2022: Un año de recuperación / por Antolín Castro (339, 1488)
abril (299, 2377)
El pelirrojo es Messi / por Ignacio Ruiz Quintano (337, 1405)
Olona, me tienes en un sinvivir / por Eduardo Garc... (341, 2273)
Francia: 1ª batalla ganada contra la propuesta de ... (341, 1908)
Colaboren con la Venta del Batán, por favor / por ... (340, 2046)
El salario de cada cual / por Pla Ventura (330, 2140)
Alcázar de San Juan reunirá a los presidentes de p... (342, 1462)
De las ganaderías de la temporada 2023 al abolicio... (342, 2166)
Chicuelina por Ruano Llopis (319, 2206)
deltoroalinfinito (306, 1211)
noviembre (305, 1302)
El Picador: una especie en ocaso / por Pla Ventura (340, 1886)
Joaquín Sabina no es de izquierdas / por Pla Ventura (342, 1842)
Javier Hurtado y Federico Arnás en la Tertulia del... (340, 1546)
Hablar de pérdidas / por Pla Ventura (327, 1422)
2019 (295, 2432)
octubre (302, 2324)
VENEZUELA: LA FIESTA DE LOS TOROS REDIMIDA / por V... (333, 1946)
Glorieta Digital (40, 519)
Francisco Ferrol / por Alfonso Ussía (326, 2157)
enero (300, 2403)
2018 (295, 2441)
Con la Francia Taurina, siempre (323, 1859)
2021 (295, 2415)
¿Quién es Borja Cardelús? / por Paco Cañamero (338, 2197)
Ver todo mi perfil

## GOAL OF THE EXERCISE
Recopy the records without any alteration.

## TASK RESPONSE
2022: Un año de recuperación / por Antolín Castro (339, 1488)
abril (299, 2377)
El pelirrojo es Messi / por Ignacio Ruiz Quintano (337, 1405)
Olona, me tienes en un sinvivir / por Eduardo Garc... (341, 2273)
Francia: 1ª batalla ganada contra la propuesta de ... (341, 1908)
Colaboren con la Venta del Batán, por favor / por ... (340, 2046)
El salario de cada cual / por Pla Ventura (330, 2140)
Alcázar de San Juan reunirá a los presidentes de p... (342, 1462)
De las ganaderías de la temporada 2023 al abolicio... (342, 2166)
Chicuelina por Ruano Llopis (319, 2206)
deltoroalinfinito (306, 1211)
noviembre (305, 1302)
El Picador: una especie en ocaso / por Pla Ventura (340, 1886)
Joaquín Sabina no es de izquierdas / por Pla Ventura (342, 1842)
Javier Hurtado y Federico Arnás en la Tertulia del... (340, 1546)
Hablar de pérdidas / por Pla Ventura (327, 1422)
2019 (295, 2432)
octubre (302, 2324)
VENEZUELA: LA FIESTA DE LOS TOROS REDIMIDA / por V... (333, 1946)
Glorieta Digital (40, 519)
Francisco Ferrol / por Alfonso Ussía (326, 2157)
enero (300, 2403)
2018 (295, 2441)
Con la Francia Taurina, siempre (323, 1859)
2021 (295, 2415)
¿Quién es Borja Cardelús? / por Paco Cañamero (338, 2197)
Ver todo mi perfil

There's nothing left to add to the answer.